Top of EXTRACTED INFORMATION

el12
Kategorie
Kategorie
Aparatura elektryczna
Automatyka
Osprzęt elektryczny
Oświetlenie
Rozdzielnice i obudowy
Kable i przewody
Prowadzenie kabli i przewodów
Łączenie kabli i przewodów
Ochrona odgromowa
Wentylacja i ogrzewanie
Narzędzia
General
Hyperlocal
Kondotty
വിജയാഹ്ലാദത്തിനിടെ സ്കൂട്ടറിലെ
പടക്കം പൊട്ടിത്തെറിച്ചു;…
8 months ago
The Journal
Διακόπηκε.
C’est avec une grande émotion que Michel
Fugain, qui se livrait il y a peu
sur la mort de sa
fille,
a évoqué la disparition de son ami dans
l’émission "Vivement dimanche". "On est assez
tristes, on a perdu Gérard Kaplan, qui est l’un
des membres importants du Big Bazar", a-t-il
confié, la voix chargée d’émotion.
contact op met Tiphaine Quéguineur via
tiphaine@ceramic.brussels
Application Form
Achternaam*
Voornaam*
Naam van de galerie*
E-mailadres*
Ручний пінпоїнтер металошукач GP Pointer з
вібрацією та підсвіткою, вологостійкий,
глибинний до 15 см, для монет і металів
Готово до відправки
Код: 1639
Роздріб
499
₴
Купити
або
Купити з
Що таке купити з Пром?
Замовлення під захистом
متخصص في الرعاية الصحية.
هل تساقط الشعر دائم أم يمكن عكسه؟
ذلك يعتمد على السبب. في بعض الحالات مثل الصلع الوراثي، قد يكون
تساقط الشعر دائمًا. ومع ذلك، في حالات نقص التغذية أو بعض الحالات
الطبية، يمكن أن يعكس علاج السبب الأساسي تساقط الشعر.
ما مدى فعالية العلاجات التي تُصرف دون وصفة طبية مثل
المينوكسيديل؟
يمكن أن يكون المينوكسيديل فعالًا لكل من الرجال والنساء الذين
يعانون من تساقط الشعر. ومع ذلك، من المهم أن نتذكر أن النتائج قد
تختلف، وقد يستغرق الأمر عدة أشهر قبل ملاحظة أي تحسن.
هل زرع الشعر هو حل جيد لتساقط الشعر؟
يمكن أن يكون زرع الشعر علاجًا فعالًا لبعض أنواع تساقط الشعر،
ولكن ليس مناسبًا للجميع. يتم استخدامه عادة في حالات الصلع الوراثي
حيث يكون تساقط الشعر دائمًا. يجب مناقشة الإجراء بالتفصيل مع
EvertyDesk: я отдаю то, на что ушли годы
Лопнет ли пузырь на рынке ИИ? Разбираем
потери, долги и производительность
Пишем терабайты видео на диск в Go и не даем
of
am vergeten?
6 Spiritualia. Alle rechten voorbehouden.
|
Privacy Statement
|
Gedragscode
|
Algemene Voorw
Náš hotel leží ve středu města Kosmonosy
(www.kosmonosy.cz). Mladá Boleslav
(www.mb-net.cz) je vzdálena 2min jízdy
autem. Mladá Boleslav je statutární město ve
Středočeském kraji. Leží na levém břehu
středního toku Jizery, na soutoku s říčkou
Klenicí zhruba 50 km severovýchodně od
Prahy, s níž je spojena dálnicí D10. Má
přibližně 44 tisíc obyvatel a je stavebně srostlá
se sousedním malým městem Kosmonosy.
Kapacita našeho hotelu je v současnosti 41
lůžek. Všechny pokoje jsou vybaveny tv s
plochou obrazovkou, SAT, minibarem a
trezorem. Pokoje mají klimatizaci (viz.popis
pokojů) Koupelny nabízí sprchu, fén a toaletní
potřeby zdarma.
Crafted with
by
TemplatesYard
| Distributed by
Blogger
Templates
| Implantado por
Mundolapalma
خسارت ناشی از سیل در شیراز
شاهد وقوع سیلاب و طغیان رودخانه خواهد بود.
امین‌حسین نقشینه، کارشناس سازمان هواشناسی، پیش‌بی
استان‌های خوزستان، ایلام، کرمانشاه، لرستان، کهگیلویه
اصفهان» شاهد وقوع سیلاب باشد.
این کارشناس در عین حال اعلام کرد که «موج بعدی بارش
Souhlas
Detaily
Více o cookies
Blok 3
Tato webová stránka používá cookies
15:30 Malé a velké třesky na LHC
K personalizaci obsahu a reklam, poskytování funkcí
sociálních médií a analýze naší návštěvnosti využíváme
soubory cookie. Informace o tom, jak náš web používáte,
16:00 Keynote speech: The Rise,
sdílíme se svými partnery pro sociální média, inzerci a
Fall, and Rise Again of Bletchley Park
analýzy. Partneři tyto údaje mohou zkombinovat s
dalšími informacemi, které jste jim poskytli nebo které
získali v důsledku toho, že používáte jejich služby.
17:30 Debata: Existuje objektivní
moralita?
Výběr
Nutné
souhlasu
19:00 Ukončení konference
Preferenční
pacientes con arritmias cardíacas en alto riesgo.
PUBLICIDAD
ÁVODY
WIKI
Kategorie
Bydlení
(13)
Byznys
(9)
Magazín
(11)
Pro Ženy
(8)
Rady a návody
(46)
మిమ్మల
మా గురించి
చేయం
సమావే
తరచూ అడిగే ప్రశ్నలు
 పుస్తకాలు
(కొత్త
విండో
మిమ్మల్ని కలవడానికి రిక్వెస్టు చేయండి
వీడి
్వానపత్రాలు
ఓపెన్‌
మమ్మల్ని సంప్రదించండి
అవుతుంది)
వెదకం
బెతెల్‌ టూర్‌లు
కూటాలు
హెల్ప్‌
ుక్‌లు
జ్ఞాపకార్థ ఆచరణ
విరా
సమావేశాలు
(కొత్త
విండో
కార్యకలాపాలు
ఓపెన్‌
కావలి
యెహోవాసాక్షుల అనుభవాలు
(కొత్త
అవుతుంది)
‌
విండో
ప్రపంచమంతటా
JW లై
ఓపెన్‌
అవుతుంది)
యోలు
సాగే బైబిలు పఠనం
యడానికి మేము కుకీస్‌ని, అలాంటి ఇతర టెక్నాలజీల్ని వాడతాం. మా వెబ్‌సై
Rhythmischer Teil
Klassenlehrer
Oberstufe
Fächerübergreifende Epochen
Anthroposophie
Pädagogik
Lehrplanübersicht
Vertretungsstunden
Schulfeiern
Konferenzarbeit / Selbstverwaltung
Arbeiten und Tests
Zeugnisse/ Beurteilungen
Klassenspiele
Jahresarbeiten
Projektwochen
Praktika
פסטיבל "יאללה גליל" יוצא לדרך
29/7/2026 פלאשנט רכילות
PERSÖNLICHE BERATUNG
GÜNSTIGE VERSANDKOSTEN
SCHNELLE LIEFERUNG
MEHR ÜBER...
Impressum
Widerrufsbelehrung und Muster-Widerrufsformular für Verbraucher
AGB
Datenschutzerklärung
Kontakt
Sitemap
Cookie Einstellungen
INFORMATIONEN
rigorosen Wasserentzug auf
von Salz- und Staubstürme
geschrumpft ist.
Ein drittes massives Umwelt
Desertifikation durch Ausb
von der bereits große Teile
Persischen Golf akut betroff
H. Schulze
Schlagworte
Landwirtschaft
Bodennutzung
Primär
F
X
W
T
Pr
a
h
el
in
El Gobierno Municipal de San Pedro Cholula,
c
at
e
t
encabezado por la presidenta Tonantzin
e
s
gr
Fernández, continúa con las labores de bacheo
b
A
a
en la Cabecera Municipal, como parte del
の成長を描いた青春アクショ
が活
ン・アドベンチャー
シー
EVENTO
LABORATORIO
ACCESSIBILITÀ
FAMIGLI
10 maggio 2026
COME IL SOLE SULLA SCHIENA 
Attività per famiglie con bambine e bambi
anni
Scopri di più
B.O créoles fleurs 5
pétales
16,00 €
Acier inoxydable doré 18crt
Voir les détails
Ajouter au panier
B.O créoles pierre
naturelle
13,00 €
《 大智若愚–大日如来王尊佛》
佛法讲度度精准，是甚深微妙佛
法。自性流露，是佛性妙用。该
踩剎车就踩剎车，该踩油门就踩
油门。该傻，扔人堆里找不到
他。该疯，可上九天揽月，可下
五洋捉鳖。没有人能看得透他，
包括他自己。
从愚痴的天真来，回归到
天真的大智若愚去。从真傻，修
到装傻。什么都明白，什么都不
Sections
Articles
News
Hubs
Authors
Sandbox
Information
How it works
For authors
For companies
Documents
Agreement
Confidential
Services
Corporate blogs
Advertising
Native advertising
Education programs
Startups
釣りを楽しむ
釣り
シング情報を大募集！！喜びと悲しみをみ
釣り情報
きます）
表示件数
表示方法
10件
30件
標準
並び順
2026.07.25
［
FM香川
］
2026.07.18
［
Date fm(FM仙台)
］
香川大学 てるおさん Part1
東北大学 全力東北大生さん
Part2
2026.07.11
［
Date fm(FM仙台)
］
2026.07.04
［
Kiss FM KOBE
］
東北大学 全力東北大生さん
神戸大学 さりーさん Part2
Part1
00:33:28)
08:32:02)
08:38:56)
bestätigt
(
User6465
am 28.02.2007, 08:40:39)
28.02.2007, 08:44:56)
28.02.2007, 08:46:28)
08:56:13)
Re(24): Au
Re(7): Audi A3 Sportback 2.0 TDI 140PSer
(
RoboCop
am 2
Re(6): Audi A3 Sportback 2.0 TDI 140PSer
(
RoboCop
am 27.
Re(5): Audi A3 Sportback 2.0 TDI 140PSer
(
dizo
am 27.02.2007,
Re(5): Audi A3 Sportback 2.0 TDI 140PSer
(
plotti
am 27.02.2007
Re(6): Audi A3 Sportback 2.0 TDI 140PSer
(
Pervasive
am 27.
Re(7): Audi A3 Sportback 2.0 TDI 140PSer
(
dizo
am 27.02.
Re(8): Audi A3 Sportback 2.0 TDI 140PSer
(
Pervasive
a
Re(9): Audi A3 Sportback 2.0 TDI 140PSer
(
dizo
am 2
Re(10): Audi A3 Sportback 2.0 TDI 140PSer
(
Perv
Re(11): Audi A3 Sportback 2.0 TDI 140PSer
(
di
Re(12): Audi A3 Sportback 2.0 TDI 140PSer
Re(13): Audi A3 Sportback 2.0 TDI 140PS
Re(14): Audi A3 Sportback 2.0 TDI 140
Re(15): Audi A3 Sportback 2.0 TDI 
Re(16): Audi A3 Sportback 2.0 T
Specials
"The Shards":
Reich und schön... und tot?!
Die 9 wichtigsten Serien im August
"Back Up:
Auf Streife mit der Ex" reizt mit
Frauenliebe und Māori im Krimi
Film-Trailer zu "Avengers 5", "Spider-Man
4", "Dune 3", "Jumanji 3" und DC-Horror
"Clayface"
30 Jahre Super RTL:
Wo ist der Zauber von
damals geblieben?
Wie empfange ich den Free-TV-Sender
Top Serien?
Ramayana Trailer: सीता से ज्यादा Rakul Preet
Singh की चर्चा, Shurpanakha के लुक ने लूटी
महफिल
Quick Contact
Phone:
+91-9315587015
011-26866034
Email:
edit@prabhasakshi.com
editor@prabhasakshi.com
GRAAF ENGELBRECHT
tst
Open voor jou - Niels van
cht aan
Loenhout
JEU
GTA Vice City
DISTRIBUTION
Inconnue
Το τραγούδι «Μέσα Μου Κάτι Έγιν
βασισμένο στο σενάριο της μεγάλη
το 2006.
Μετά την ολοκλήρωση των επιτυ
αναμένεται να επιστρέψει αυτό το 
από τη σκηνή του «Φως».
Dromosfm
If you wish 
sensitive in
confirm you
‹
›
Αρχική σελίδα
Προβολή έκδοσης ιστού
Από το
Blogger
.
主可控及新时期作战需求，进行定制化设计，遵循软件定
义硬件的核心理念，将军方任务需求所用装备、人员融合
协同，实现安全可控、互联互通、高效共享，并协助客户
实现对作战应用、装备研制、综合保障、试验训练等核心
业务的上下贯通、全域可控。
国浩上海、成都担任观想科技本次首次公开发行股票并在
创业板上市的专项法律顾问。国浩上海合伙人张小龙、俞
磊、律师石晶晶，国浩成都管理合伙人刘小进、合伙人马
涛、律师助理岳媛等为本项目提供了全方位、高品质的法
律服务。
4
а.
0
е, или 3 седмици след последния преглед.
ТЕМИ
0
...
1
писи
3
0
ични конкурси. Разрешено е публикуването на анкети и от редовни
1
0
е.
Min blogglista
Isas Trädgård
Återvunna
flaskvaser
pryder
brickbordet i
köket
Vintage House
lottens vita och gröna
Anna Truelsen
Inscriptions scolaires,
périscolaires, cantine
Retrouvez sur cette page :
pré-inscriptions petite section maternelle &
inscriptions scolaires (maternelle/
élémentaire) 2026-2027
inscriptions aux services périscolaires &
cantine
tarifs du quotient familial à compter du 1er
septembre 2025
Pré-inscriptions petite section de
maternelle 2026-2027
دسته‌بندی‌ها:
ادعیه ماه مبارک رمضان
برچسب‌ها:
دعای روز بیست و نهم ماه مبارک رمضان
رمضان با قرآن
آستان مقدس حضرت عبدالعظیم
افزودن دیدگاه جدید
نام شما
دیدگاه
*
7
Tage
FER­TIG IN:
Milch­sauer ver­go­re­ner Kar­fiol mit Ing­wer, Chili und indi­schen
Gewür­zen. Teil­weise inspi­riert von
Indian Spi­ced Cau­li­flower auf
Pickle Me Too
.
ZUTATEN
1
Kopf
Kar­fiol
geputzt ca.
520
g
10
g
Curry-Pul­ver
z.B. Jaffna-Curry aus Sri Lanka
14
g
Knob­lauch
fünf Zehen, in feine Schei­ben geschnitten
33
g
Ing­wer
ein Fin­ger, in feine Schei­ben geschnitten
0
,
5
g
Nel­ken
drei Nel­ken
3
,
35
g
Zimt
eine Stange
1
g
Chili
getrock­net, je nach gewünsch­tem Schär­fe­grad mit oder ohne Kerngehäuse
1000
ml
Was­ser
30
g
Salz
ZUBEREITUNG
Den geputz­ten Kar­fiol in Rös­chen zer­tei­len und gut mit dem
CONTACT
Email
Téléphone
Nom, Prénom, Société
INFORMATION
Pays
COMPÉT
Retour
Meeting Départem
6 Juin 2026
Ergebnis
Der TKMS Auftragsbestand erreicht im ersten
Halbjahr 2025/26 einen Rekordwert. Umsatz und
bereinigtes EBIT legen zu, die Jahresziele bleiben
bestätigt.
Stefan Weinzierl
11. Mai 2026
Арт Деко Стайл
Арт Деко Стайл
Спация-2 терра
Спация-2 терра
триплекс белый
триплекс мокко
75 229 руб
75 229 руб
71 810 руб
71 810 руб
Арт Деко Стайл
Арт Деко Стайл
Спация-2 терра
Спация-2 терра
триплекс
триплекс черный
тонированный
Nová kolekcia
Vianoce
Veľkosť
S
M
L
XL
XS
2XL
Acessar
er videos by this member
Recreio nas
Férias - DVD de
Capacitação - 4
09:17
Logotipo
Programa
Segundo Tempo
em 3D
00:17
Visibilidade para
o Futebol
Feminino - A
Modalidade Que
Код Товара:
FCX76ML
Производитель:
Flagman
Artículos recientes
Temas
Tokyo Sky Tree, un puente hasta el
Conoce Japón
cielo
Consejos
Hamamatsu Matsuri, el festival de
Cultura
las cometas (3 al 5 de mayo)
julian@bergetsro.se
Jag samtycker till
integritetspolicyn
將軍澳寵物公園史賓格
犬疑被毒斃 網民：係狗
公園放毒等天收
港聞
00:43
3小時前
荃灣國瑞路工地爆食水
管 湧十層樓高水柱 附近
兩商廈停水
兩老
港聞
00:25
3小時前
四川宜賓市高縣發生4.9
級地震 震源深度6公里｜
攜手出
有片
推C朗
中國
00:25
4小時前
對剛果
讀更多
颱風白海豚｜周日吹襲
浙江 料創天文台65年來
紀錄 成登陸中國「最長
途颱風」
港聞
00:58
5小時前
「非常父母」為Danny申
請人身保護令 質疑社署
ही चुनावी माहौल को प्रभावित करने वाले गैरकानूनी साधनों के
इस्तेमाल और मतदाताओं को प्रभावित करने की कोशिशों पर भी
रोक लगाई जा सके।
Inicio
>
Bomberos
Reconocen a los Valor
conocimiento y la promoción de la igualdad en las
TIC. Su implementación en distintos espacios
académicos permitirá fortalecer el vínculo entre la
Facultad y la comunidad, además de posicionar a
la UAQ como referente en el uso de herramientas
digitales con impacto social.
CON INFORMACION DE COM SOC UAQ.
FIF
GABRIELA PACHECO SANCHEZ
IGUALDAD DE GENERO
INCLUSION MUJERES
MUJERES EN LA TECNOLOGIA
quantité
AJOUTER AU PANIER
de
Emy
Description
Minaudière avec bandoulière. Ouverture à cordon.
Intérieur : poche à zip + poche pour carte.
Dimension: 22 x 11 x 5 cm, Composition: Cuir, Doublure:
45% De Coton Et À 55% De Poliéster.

Bottom of EXTRACTED INFORMATION

What the answer needs is every line from the data above with "دائم" in it.

- _EXPECTED ANSWER_
هل تساقط الشعر دائم أم يمكن عكسه؟
تساقط الشعر دائمًا. ومع ذلك، في حالات نقص التغذية أو بعض الحالات
حيث يكون تساقط الشعر دائمًا. يجب مناقشة الإجراء بالتفصيل مع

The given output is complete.